A used PC-12 can be found once in a while on Ebay or through the varous sign groups and heat transfer groups.

Hope this helps.

Fred
Melbourne FL




Titere Wear said:


> Hello
> Maybe it is obvious but I dont know. Is there a plotter that can print colors and then cut the shape. Im looking forward to buy a plotter. Regular vinyl plotters are cool, but it would be cooler to have a plotter capable of printing colors and cutting the design. Is there such a thing? How expensive is it compared to a reg. vinyl cutter?
> Thanx.


----------



## vctradingcubao (Nov 15, 2006)

For the versacamm, I think you will need a special transfer rolled paper for eco-solvent or solvent inks.


----------



## dws (Jan 25, 2007)

I have a PC-12. Bought it approx 3 years ago. Last month I decided I wanted to run a test and print heat transfers using it. I have searched all over only to find that Roland has discontinued the WTFR thermal transfer media. Does anyone know of another brand media I can use?


----------



## Robin (Aug 28, 2006)

Rodney said:


> Imprintables Warehouse sells that Roland VersaCamm cutter that prints and cuts.
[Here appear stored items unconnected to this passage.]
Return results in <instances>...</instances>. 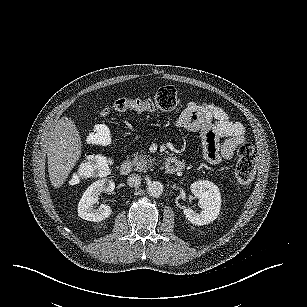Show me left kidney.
Listing matches in <instances>:
<instances>
[{
	"mask_svg": "<svg viewBox=\"0 0 307 307\" xmlns=\"http://www.w3.org/2000/svg\"><path fill=\"white\" fill-rule=\"evenodd\" d=\"M192 194L199 199L200 213L191 208H184L183 213L194 225H206L214 221L220 212L221 194L218 186L208 180H200L190 185Z\"/></svg>",
	"mask_w": 307,
	"mask_h": 307,
	"instance_id": "5707ae66",
	"label": "left kidney"
}]
</instances>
I love this machine........this will be our next big "equipment" purchase!


----------



## mystysue (Aug 27, 2006)

We have the versacamm 540 which is the 54 inch wide model.. to Make shirts with it there are a few differant brands of vinyl.. the one ive heard the most good things about is colorprint. I have some but have not had the time to try it yet.. (the roll has been in the box for 5 months now) lol. 
I do know that my roland pays for itself many times over. we use it to make banners, signs and stickers.. 
Its really an amazing printer


----------



## DAGuide (Oct 2, 2006)

Just talked with Kim at Advanced Color Solutions (Large Format Printing, Dye Sublimation, Inkjet, Solvent, Engraving & Cutters) and there is suppose to be a new, faster, better... VersaCamm printer/cutter model coming out at the ISA Show in Las Vegas in 3 weeks. I will see if I can get some more information on this one. The two current models are pretty nice, so it will be interesting to see what is so better about the new one.


----------



## gdmccauley (Mar 25, 2007)

Look at the Roland VersaCAMM. It comes in either a 30" or 54" size. It both prints and cuts. Roland is a pretty big name in printers/cutters.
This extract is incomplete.